Thanks for the advice and i think you are right. best thing is to sell it as spares or repairs on ebay. 

Regards
Steve


----------



## WoodySteve (26 Sep 2013)

thats what im looking for is the whole brush holder unit. if i can fix it i might get my money back


----------



## NikNak (27 Sep 2013)

Steve...

Any of the parts you're after listed here..?

http://www.sipuk.co.uk/parts/3.%20Works ... orking.htm


Nick


----------



## WoodySteve (29 Sep 2013)

NikNak":2d7mrv3m said:


> Steve...
> 
> Any of the parts you're after listed here..?
> 
> ...


Hi Nick, no they dont stock the part i need, SIP said the only thing i can do is buy a new motor for £169 (hammer) 
i could really do with getting it fixed as its ideal for what i need it to do and thats to make fishing floats as you can turn the speed right down slow. which i can not do on my 46" lathe which is only 3 speed and a lot of messing about changing the belt. but thanks any way for trying to help nick. very greatfull.

regards
steve


----------



## procell (30 Sep 2013)

Just a thought. Have you looked to see who the motor is made by. Most companies use 3rd party motors so you may have more luck from the manufacturer of the motor.


----------



## bigtee (30 Sep 2013)

Steve,

Look for a rewinding company that overhaul motors and take it to them & ask nicely tell them you just want it up and running for cheap money and you will pay cash.

I'm sure it will be fixed cheap say £20.00

There is a local firm up here we have used them many times on larger motors etc.


----------



## WoodySteve (30 Sep 2013)

procell":277uupca said:


> Just a thought. Have you looked to see who the motor is made by. Most companies use 3rd party motors so you may have more luck from the manufacturer of the motor.



I looked but no label on the motor  or any markings. im going to try and make the brushes holder. 
whats the best glue to use that will not break when the motor is turning ?

regards
steve


----------



## WoodySteve (30 Sep 2013)

bigtee":ve0lse4g said:


> Steve,
> 
> Look for a rewinding company that overhaul motors and take it to them & ask nicely tell them you just want it up and running for cheap money and you will pay cash.
> 
> ...



Thanks i give that ago

Regards
Steve


----------



## John. B (2 Oct 2013)

I think the only glue that could possibly work is called 'weld' :wink: 

Other than that, probably motor repair shop is the answer.

John.
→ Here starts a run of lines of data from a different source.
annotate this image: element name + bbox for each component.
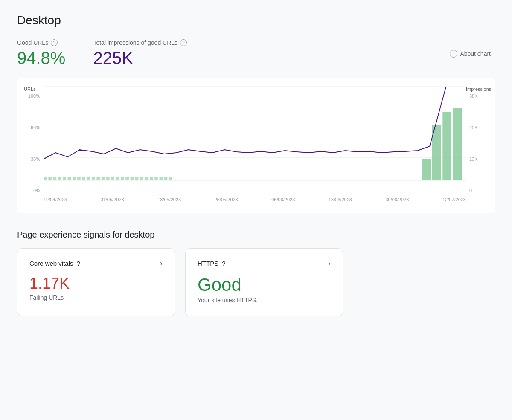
svg-rect-29 — [164, 177, 168, 180]
https-help-icon[interactable]: ? — [222, 260, 225, 267]
page-title: Desktop — [17, 14, 495, 27]
right-label-25k: 25K — [469, 125, 478, 130]
cwv-chevron-icon: › — [160, 259, 163, 268]
good-urls-label: Good URLs ? — [17, 39, 65, 46]
svg-rect-13 — [87, 177, 90, 180]
https-card[interactable]: HTTPS ? › Good Your site uses HTTPS. — [185, 248, 343, 316]
left-label-33: 33% — [31, 156, 40, 162]
svg-rect-24 — [140, 177, 143, 180]
x-label-2: 13/05/2023 — [157, 197, 181, 202]
chart-area: URLs 100% 66% 33% 0% — [24, 87, 488, 206]
x-label-1: 01/05/2023 — [101, 197, 124, 202]
right-axis-title: Impressions — [466, 87, 488, 92]
x-label-6: 30/06/2023 — [385, 197, 409, 202]
svg-rect-17 — [106, 177, 110, 180]
left-label-100: 100% — [28, 93, 40, 98]
core-web-vitals-card[interactable]: Core web vitals ? › 1.17K Failing URLs — [17, 248, 175, 316]
svg-rect-14 — [92, 177, 95, 180]
chart-container: URLs 100% 66% 33% 0% — [17, 78, 495, 213]
good-urls-metric: Good URLs ? 94.8% — [17, 39, 79, 68]
left-axis-title: URLs — [24, 87, 36, 92]
good-urls-help-icon[interactable]: ? — [51, 39, 58, 46]
x-label-0: 19/04/2023 — [44, 197, 67, 202]
svg-rect-8 — [63, 177, 66, 180]
svg-rect-23 — [135, 177, 139, 180]
x-label-7: 12/07/2023 — [442, 197, 466, 202]
svg-rect-5 — [48, 177, 52, 180]
x-label-3: 25/05/2023 — [215, 197, 238, 202]
svg-rect-22 — [131, 177, 134, 180]
svg-rect-27 — [154, 177, 158, 180]
svg-rect-15 — [96, 177, 100, 180]
impressions-help-icon[interactable]: ? — [180, 39, 187, 46]
svg-rect-11 — [77, 177, 81, 180]
left-label-66: 66% — [31, 125, 40, 130]
cwv-help-icon[interactable]: ? — [77, 260, 80, 267]
svg-rect-19 — [116, 177, 119, 180]
svg-rect-16 — [102, 177, 105, 180]
https-sub: Your site uses HTTPS. — [198, 297, 331, 304]
x-label-4: 06/06/2023 — [271, 197, 295, 202]
svg-rect-30 — [169, 177, 172, 180]
cwv-value: 1.17K — [29, 275, 163, 293]
card-title-https: HTTPS ? — [198, 260, 226, 267]
chart-svg-container: 19/04/2023 01/05/2023 13/05/2023 25/05/2… — [44, 87, 466, 206]
about-chart-button[interactable]: i About chart — [445, 47, 495, 60]
svg-rect-6 — [53, 177, 57, 180]
https-chevron-icon: › — [328, 259, 331, 268]
svg-rect-12 — [82, 177, 86, 180]
bar-3 — [442, 112, 451, 180]
card-title-cwv: Core web vitals ? — [29, 260, 80, 267]
good-urls-value: 94.8% — [17, 49, 65, 68]
card-header-https: HTTPS ? › — [198, 259, 331, 268]
cards-row: Core web vitals ? › 1.17K Failing URLs H… — [17, 248, 495, 316]
svg-rect-20 — [121, 177, 124, 180]
impressions-value: 225K — [93, 49, 432, 68]
svg-rect-10 — [73, 177, 76, 180]
svg-rect-21 — [125, 177, 129, 180]
x-label-5: 18/06/2023 — [329, 197, 352, 202]
metrics-row: Good URLs ? 94.8% Total impressions of g… — [17, 39, 495, 68]
svg-rect-25 — [145, 177, 148, 180]
right-label-13k: 13K — [469, 156, 478, 162]
right-label-0: 0 — [469, 188, 472, 193]
chart-svg — [44, 87, 466, 193]
left-label-0: 0% — [33, 188, 40, 193]
signals-title: Page experience signals for desktop — [17, 230, 495, 240]
svg-rect-4 — [44, 177, 47, 180]
svg-rect-28 — [160, 177, 163, 180]
card-header-cwv: Core web vitals ? › — [29, 259, 163, 268]
https-value: Good — [198, 275, 331, 295]
svg-rect-9 — [68, 177, 71, 180]
about-chart-icon: i — [450, 50, 457, 58]
bar-1 — [422, 159, 431, 180]
purple-line — [44, 87, 446, 159]
impressions-metric: Total impressions of good URLs ? 225K — [79, 39, 445, 68]
x-axis-labels: 19/04/2023 01/05/2023 13/05/2023 25/05/2… — [44, 197, 466, 202]
cwv-sub: Failing URLs — [29, 294, 163, 301]
svg-rect-7 — [58, 177, 61, 180]
bar-4 — [453, 108, 462, 180]
svg-rect-26 — [150, 177, 153, 180]
impressions-label: Total impressions of good URLs ? — [93, 39, 432, 46]
right-label-38k: 38K — [469, 93, 478, 98]
svg-rect-18 — [111, 177, 114, 180]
B


----------



## scotstony (2 Oct 2013)

the picture is showing the holder in the motor, I wonder what the actual damage looks like.


----------



## WoodySteve (3 Oct 2013)

John. B":oq3gzmor said:


> I think the only glue that could possibly work is called 'weld' :wink:
> 
> Other than that, probably motor repair shop is the answer.
> 
> John. B



thanks john i give it a go.

regards
steve


----------



## WoodySteve (3 Oct 2013)

scotstony":306pq9yb said:


> the picture is showing the holder in the motor, I wonder what the actual damage looks like.
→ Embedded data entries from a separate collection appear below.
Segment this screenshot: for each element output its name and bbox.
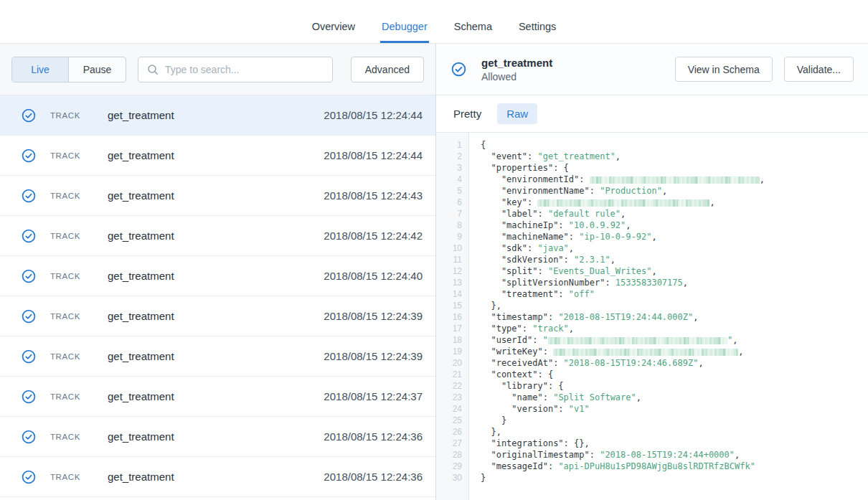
json-key: "userId": [481,335,543,345]
top-nav: Overview Debugger Schema Settings [0,0,868,44]
line-number: 18 [436,334,468,346]
code-line: "messageId": "api-DPuH8u1sPD98AWjgBu8slR… [481,461,868,472]
code-line: } [481,472,868,484]
code-line: }, [481,300,868,311]
line-number: 13 [436,277,468,288]
json-key: , [569,324,574,334]
event-timestamp: 2018/08/15 12:24:42 [324,230,423,242]
json-value: "api-DPuH8u1sPD98AWjgBu8slRDTRfzBCWfk" [558,461,755,471]
code-line: "version": "v1" [481,403,868,415]
event-timestamp: 2018/08/15 12:24:37 [324,390,423,402]
json-key: , [651,232,656,242]
event-row[interactable]: TRACKget_treatment2018/08/15 12:24:39 [0,296,435,336]
raw-json-viewer[interactable]: 1234567891011121314151617181920212223242… [436,133,868,500]
json-key: , [621,209,626,219]
code-line: "key": , [481,197,868,208]
json-key: "library": { [481,381,564,391]
search-box[interactable] [138,57,333,82]
json-value: "track" [532,324,569,334]
line-number: 15 [436,300,468,311]
redacted-value [537,199,709,207]
event-row[interactable]: TRACKget_treatment2018/08/15 12:24:36 [0,417,435,457]
event-row[interactable]: TRACKget_treatment2018/08/15 12:24:42 [0,216,435,256]
event-type-label: TRACK [50,392,93,401]
line-number: 10 [436,242,468,254]
tab-raw[interactable]: Raw [497,103,537,124]
json-key: }, [481,301,501,311]
json-key: } [481,473,486,483]
event-row[interactable]: TRACKget_treatment2018/08/15 12:24:43 [0,176,435,216]
search-input[interactable] [165,64,324,75]
tab-settings[interactable]: Settings [519,10,556,43]
json-key: "properties": { [481,163,569,173]
json-key: { [481,140,486,150]
json-key: , [636,392,641,402]
event-row[interactable]: TRACKget_treatment2018/08/15 12:24:40 [0,256,435,296]
json-key: , [760,174,765,184]
json-value: "2018-08-15T19:24:44.000Z" [558,312,693,322]
json-key: "label": [481,209,548,219]
code-line: { [481,139,868,151]
redacted-value [590,176,760,184]
json-key: , [698,358,703,368]
event-type-label: TRACK [50,111,93,120]
json-key: "name": [481,392,553,402]
event-timestamp: 2018/08/15 12:24:39 [324,350,423,362]
event-timestamp: 2018/08/15 12:24:40 [324,270,423,282]
json-key: "integrations": {}, [481,438,590,448]
tab-debugger[interactable]: Debugger [382,10,428,43]
line-number: 6 [436,197,468,208]
line-number-gutter: 1234567891011121314151617181920212223242… [436,133,469,500]
json-key: "machineIp": [481,220,569,230]
event-row[interactable]: TRACKget_treatment2018/08/15 12:24:36 [0,457,435,497]
json-value: "off" [569,289,595,299]
check-circle-icon [22,269,36,283]
advanced-button[interactable]: Advanced [351,57,424,82]
json-key: , [738,346,743,357]
line-number: 27 [436,438,468,449]
event-stream-panel: Live Pause Advanced TRACKget_treatment20… [0,44,436,500]
check-circle-icon [22,349,36,364]
line-number: 26 [436,426,468,438]
event-name: get_treatment [108,390,309,402]
event-row[interactable]: TRACKget_treatment2018/08/15 12:24:37 [0,377,435,417]
validate-button[interactable]: Validate... [784,57,854,82]
check-circle-icon [22,229,36,243]
code-line: "environmentName": "Production", [481,185,868,197]
json-value: "2018-08-15T19:24:44+0000" [600,450,735,460]
line-number: 9 [436,231,468,242]
code-line: "timestamp": "2018-08-15T19:24:44.000Z", [481,311,868,323]
event-timestamp: 2018/08/15 12:24:36 [324,430,423,443]
line-number: 11 [436,254,468,265]
code-line: "machineIp": "10.0.9.92", [481,220,868,231]
code-pane: { "event": "get_treatment", "properties"… [469,133,868,500]
event-row[interactable]: TRACKget_treatment2018/08/15 12:24:44 [0,95,435,136]
code-line: "treatment": "off" [481,288,868,300]
event-type-label: TRACK [50,433,93,441]
line-number: 24 [436,403,468,415]
event-row[interactable]: TRACKget_treatment2018/08/15 12:24:39 [0,336,435,377]
code-line: }, [481,426,868,438]
code-line: "splitVersionNumber": 1533583307175, [481,277,868,288]
redacted-value [548,337,727,344]
json-key: "machineName": [481,232,579,242]
event-row[interactable]: TRACKget_treatment2018/08/15 12:24:44 [0,136,435,176]
code-line: "split": "Events_Dual_Writes", [481,265,868,277]
json-key: "originalTimestamp": [481,450,600,460]
line-number: 23 [436,392,468,403]
json-value: 1533583307175 [615,278,683,288]
live-button[interactable]: Live [12,57,69,82]
code-line: "receivedAt": "2018-08-15T19:24:46.689Z"… [481,357,868,369]
view-in-schema-button[interactable]: View in Schema [675,57,773,82]
line-number: 4 [436,174,468,185]
code-line: "userId": "", [481,334,868,346]
pause-button[interactable]: Pause [69,57,126,82]
line-number: 21 [436,369,468,380]
line-number: 8 [436,220,468,231]
code-line: "context": { [481,369,868,380]
check-circle-icon [22,108,36,123]
json-value: "get_treatment" [537,151,615,161]
tab-overview[interactable]: Overview [312,10,355,43]
tab-schema[interactable]: Schema [454,10,492,43]
tab-pretty[interactable]: Pretty [453,103,481,124]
The damage to the actual brush holder is burnt and broken. it should look like this in the picture. but where its burnt and crumbled its just showing the brass metal.


----------



## YewTube (4 Oct 2013)

Could you not turn one out of Corian (or some other insulator) and glue in the brass brush carrier?

Bill


----------



## WoodySteve (4 Oct 2013)

YewTube":2b49vsgq said:


> Could you not turn one out of Corian (or some other insulator) and glue in the brass brush carrier?
> 
> Bill



Good idear bill i will try it. thanks

regards
steve


----------



## Robbo3 (7 Oct 2013)

WoodySteve":5tcw0tbm said:


> thats what im looking for is the whole brush holder unit. if i can fix it i might get my money back


That looks remarkably like the brush holder on the Draper 07989 mini lathe.
- http://www.drapertools.com/products/manuals/07989pl.pdf

HTH


----------